Тут уж и девицы развеселились.
— И не стыдно вам искусством торговать — при детях-то? — съязвила Таня.
— Гуляй, сестренка, — сказал подельщик, теряя к ним интерес. — У вас своя свадьба, у нас своя. Выпить хотите?
— Tikras rusiskas biznis, — заметила проплывавшая мимо дама; Акимов, посмеиваясь, потащил девиц дальше, в эпицентр ярмарки.
— А что она сказала? — допытывалась Таня. — Что это и есть русский бизнес? Так ведь правду сказала…

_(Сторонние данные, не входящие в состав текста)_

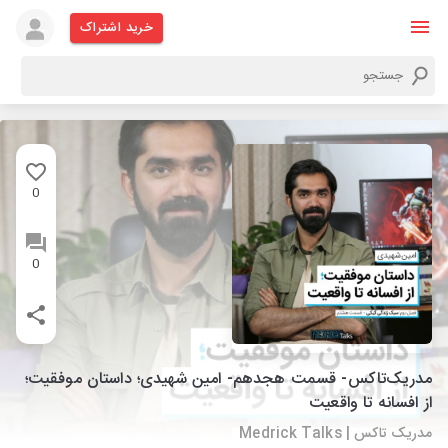
خرید اشتراک
0
0
مدریک‌تاکس- قسمت هجدهم- امین شهیدی؛ داستان موفقیت؛
از افسانه تا واقعیت
مدریک تاکس | Medrick Talks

Он не успел ответить, потому что хватился Ксюшки и тут же услышал сбоку ее звонкое причитание:
— Пап, ну папочка, ну купи, пожалуйста, ну только это!.. — Она прилипла к прилавку, за которым старушки торговали иконками, четками, крестиками, длинными леденцами-сосульками и фигурными пряниками: лошадки, зайчики, петушки, хрупкие рассыпчатые сердечки, похожие на подушечки для иголок, свежеиспеченные сердечки, облитые разноцветной глазурью…
— Давайте я, — не выдержала Дуся. — Выбирай, Ксюня.
Та, оглянувшись на папу — Акимов кивнул, — набросилась выбирать: два леденца, лошадку, зайчика — нет, лошадку не надо, лучше сердечко, вон то, розовое. Дусиных двух рублей не хватило, он полез за мелочью, но Таня опередила. Эх, подумал Акимов. И пусть, подумал он. Ладно.